Bölüm Yirmi Üç

343 33 2
                                    


Keyifli okumalar ☁️☁️

...


Güneş bulutların arasından yükselirken kirden gerçek renginin ne olduğu tahmin edilemeyen perdelere daldı gözlerim.

Hastane de olsa insan en azından iki  ayda bir  perdeleri yıkamalıydı.

Ölen sinek ve arıları  falan hiç saymıyordum zaten.

Hatta bir tanesi maganda Asaf malı tarafından imha edilmişti.

Elim de serum  başımda  sargılara bakışırken  yanı başında hiç bir şey  olmamış gibi rahatça uyuyan Asaf magandasına ters ters baktım.

Başımdaki üç dikişin sebebi olduğunu unutmuş nasıl da uyuyordu.

Dün gece balkonda olanlar aklıma geldidiğinde sinirinin yine başıma vurmasına engel olamadım.

Eve adam mı attın  lan?

Sözlerini tekrarlarken çardağa çıkarak ne olduğunu anlamayan Leonardo’ya döndüm.

“ Üç dediğim de kapıya doğru koş ben onu oyalayacağım. “

Abimin muhteşem namını duyduğu için kafasını sallarken “ Seni tanımak güzeldi Masal. Ölmezde yaşarsan sabah kahvaltı da görüşüz. “ diye dalga geçmeyi de ihmal etmedi.

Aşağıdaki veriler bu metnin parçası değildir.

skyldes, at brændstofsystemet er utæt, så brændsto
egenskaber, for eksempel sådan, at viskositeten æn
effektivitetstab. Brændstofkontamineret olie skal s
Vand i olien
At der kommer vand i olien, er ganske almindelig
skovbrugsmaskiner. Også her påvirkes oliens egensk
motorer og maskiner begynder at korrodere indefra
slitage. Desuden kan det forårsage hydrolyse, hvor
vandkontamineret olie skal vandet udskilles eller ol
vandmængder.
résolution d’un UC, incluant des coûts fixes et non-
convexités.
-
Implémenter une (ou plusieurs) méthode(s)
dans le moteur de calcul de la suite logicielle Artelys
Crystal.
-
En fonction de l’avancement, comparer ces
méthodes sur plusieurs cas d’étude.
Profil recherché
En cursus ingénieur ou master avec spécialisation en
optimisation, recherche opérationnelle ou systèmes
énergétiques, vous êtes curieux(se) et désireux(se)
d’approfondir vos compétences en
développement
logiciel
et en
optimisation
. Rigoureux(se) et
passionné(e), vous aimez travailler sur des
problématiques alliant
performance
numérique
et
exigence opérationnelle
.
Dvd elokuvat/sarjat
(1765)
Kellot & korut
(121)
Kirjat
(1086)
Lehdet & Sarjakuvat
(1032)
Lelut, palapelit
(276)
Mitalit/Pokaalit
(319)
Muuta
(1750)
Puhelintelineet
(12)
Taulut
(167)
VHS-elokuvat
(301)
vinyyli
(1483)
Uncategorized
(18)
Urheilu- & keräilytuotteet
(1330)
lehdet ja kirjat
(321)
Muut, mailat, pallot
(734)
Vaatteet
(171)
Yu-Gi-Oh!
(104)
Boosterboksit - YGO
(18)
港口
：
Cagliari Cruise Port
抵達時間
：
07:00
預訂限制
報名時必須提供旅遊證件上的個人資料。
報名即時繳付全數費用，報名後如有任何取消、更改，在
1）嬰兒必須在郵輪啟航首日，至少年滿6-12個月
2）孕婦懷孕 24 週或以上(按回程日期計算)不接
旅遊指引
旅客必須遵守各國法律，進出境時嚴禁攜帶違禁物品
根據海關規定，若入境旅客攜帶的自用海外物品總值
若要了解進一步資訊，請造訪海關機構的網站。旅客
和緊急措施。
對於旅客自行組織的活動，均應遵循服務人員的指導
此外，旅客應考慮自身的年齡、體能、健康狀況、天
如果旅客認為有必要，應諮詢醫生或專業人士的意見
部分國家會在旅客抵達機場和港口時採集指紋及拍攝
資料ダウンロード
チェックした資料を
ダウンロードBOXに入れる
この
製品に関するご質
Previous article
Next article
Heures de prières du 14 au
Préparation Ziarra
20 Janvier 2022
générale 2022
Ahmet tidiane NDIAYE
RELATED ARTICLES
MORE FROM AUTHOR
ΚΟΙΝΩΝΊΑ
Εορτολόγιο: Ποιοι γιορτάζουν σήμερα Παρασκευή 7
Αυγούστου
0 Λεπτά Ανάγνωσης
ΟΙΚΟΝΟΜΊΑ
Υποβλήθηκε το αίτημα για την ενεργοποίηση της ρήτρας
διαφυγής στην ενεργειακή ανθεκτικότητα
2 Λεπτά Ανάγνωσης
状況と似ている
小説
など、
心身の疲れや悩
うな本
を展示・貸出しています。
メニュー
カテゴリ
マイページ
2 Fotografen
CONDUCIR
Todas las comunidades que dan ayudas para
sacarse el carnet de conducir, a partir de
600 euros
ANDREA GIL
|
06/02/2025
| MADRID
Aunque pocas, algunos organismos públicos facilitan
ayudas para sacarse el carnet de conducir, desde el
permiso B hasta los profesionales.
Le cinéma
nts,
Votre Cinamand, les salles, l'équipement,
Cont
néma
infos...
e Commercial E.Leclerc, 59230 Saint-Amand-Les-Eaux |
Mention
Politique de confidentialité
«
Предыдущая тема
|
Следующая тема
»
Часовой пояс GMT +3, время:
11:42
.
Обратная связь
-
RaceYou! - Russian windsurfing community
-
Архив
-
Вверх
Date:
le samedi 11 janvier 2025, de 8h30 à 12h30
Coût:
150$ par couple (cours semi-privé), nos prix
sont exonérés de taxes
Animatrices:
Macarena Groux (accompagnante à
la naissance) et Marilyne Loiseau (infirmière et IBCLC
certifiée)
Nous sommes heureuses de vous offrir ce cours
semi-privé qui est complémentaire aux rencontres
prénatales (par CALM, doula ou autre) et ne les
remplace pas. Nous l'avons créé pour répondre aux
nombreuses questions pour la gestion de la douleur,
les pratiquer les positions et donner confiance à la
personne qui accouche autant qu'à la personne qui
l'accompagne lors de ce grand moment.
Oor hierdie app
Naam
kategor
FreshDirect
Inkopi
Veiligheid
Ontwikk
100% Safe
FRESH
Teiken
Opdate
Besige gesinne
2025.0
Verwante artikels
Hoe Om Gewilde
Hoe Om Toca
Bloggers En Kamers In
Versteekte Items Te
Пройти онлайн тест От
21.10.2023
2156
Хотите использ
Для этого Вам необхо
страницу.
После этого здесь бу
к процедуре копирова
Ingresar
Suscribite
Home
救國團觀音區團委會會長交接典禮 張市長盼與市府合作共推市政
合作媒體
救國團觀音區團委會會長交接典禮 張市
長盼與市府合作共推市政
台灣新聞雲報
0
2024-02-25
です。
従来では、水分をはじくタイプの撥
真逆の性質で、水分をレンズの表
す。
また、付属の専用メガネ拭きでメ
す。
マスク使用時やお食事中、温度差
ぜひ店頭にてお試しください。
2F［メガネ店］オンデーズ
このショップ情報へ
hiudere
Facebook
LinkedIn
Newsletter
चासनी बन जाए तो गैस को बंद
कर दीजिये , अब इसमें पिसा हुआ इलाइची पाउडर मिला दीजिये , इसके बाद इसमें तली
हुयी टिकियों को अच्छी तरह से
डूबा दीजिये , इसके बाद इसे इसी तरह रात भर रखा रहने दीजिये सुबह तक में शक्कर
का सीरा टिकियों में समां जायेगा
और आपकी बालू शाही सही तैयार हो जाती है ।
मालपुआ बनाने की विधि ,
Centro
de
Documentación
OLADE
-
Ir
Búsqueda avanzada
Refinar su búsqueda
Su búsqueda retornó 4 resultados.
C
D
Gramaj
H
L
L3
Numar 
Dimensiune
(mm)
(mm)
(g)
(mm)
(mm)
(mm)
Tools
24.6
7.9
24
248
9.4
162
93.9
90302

Şeytan diyordu ki bunu abinin önüne at kaç.

Görsün bakalım dünya kaç bucakmış ama gel gör ki arkasından ağlayacak Jonathana yazık olurdu.

Elimle omzunu iterek  sinir küpü olmuş halde öylece neredeyse beni parçalayacak halde bakan abime dönmeden “ Abim bu sinirle hepimizi gömmeden defol git! “ dediğimde güldü.

Ama gülüşü abimin kendine  gelmesine ve ona doğru yürümesine yol açarken çardağın masasının üstüne çıkarak Leonardoyu yakalamak üzere olan abimin üzerine atladım.

Bunu beklemediği için devrilirken kollarını tutmaya çalışarak şaşkınca bize bakan Leonardoya sinirle baktım.

“Üç Leo, üç! Ayı mı oynuyor Leo? Kaçsana! “
Sözlerimle kendşne gelirken abimin beni yana devirmesi ve ona doğru kalkması aynı anda oldu.

Bende ayağına kene gibi yapışarak engelmeye çalıştım.

“ Abi yanlış anlıyorsun yapma abi!  “

Beni ayağını yere vurmak sureti ile itmeye çalışırken “ Bu mu senin  peşinden  koşan Norveçli ibne? “ diye böğürdü.

Dudaklarım sinirle titrerken “ Abi ne sevgilisi ya? Ne sevgilisi? Kafandan ne kuruyorsun ya! “ diye bağırdım.

Anında bana dönerken böğürmekten bir an bile vazgeçmedi.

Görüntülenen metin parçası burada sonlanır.